**Extracted page text data**
-*-*-

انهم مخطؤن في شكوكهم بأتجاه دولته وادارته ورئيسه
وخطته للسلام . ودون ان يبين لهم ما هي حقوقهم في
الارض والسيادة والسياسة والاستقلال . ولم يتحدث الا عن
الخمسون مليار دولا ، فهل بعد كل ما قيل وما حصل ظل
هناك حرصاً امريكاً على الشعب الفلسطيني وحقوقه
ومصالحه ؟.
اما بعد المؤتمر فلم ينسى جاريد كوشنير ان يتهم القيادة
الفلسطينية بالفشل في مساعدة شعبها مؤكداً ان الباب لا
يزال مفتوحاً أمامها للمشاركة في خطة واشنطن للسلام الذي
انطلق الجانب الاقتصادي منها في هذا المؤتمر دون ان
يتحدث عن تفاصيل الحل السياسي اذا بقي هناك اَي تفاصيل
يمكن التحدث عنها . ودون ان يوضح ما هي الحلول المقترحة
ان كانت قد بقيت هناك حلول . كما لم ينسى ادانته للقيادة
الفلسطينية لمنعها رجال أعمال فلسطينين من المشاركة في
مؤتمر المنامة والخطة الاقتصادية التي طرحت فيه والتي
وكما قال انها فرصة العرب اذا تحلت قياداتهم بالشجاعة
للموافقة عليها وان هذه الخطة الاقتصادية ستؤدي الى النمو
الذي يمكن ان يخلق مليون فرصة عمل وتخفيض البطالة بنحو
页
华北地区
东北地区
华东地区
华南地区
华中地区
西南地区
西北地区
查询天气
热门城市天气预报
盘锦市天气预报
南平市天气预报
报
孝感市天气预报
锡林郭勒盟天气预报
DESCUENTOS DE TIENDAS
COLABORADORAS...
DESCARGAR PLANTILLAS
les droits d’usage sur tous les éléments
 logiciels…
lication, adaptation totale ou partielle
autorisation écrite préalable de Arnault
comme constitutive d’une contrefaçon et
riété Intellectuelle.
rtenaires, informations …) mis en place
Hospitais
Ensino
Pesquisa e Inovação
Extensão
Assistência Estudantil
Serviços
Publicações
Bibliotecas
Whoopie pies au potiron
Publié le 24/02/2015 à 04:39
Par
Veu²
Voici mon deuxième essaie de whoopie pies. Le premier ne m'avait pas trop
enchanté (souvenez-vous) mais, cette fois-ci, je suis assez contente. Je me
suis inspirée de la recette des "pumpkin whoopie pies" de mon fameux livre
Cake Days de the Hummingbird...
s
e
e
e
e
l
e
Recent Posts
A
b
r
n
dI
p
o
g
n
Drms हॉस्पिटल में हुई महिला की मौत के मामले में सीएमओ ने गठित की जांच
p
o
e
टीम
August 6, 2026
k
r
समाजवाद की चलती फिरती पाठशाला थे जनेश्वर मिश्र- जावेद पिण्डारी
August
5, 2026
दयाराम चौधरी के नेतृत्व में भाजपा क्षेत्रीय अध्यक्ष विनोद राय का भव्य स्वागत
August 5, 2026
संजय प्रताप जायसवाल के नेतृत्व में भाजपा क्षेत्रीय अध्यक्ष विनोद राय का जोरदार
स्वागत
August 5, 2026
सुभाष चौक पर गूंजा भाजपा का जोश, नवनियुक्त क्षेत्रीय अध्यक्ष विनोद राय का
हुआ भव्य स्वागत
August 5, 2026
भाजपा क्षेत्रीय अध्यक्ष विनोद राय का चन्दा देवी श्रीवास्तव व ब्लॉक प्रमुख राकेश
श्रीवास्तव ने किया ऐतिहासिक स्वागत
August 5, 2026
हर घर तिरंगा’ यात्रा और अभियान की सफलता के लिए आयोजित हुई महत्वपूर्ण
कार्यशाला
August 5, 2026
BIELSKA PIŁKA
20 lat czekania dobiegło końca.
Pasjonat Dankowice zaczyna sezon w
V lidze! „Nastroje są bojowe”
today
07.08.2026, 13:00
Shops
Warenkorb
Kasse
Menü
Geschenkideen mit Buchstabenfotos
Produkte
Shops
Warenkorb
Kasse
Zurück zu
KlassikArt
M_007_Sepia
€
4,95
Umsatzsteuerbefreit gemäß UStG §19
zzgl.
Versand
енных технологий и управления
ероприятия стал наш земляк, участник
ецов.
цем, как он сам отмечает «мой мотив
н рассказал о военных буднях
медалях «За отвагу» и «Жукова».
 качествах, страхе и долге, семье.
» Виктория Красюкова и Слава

-*-*-

**Try it**
Write out the records shown above, exactly as they appear.

**Output for this task**
انهم مخطؤن في شكوكهم بأتجاه دولته وادارته ورئيسه
وخطته للسلام . ودون ان يبين لهم ما هي حقوقهم في
الارض والسيادة والسياسة والاستقلال . ولم يتحدث الا عن
الخمسون مليار دولا ، فهل بعد كل ما قيل وما حصل ظل
هناك حرصاً امريكاً على الشعب الفلسطيني وحقوقه
ومصالحه ؟.
اما بعد المؤتمر فلم ينسى جاريد كوشنير ان يتهم القيادة
الفلسطينية بالفشل في مساعدة شعبها مؤكداً ان الباب لا
يزال مفتوحاً أمامها للمشاركة في خطة واشنطن للسلام الذي
انطلق الجانب الاقتصادي منها في هذا المؤتمر دون ان
يتحدث عن تفاصيل الحل السياسي اذا بقي هناك اَي تفاصيل
يمكن التحدث عنها . ودون ان يوضح ما هي الحلول المقترحة
ان كانت قد بقيت هناك حلول . كما لم ينسى ادانته للقيادة
الفلسطينية لمنعها رجال أعمال فلسطينين من المشاركة في
مؤتمر المنامة والخطة الاقتصادية التي طرحت فيه والتي
وكما قال انها فرصة العرب اذا تحلت قياداتهم بالشجاعة
للموافقة عليها وان هذه الخطة الاقتصادية ستؤدي الى النمو
الذي يمكن ان يخلق مليون فرصة عمل وتخفيض البطالة بنحو
页
华北地区
东北地区
华东地区
华南地区
华中地区
西南地区
西北地区
查询天气
热门城市天气预报
盘锦市天气预报
南平市天气预报
报
孝感市天气预报
锡林郭勒盟天气预报
DESCUENTOS DE TIENDAS
COLABORADORAS...
DESCARGAR PLANTILLAS
les droits d’usage sur tous les éléments
 logiciels…
lication, adaptation totale ou partielle
autorisation écrite préalable de Arnault
comme constitutive d’une contrefaçon et
riété Intellectuelle.
rtenaires, informations …) mis en place
Hospitais
Ensino
Pesquisa e Inovação
Extensão
Assistência Estudantil
Serviços
Publicações
Bibliotecas
Whoopie pies au potiron
Publié le 24/02/2015 à 04:39
Par
Veu²
Voici mon deuxième essaie de whoopie pies. Le premier ne m'avait pas trop
enchanté (souvenez-vous) mais, cette fois-ci, je suis assez contente. Je me
suis inspirée de la recette des "pumpkin whoopie pies" de mon fameux livre
Cake Days de the Hummingbird...
s
e
e
e
e
l
e
Recent Posts
A
b
r
n
dI
p
o
g
n
Drms हॉस्पिटल में हुई महिला की मौत के मामले में सीएमओ ने गठित की जांच
p
o
e
टीम
August 6, 2026
k
r
समाजवाद की चलती फिरती पाठशाला थे जनेश्वर मिश्र- जावेद पिण्डारी
August
5, 2026
दयाराम चौधरी के नेतृत्व में भाजपा क्षेत्रीय अध्यक्ष विनोद राय का भव्य स्वागत
August 5, 2026
संजय प्रताप जायसवाल के नेतृत्व में भाजपा क्षेत्रीय अध्यक्ष विनोद राय का जोरदार
स्वागत
August 5, 2026
सुभाष चौक पर गूंजा भाजपा का जोश, नवनियुक्त क्षेत्रीय अध्यक्ष विनोद राय का
हुआ भव्य स्वागत
August 5, 2026
भाजपा क्षेत्रीय अध्यक्ष विनोद राय का चन्दा देवी श्रीवास्तव व ब्लॉक प्रमुख राकेश
श्रीवास्तव ने किया ऐतिहासिक स्वागत
August 5, 2026
हर घर तिरंगा’ यात्रा और अभियान की सफलता के लिए आयोजित हुई महत्वपूर्ण
कार्यशाला
August 5, 2026
BIELSKA PIŁKA
20 lat czekania dobiegło końca.
Pasjonat Dankowice zaczyna sezon w
V lidze! „Nastroje są bojowe”
today
07.08.2026, 13:00
Shops
Warenkorb
Kasse
Menü
Geschenkideen mit Buchstabenfotos
Produkte
Shops
Warenkorb
Kasse
Zurück zu
KlassikArt
M_007_Sepia
€
4,95
Umsatzsteuerbefreit gemäß UStG §19
zzgl.
Versand
енных технологий и управления
ероприятия стал наш земляк, участник
ецов.
цем, как он сам отмечает «мой мотив
н рассказал о военных буднях
медалях «За отвагу» и «Жукова».
 качествах, страхе и долге, семье.
» Виктория Красюкова и Слава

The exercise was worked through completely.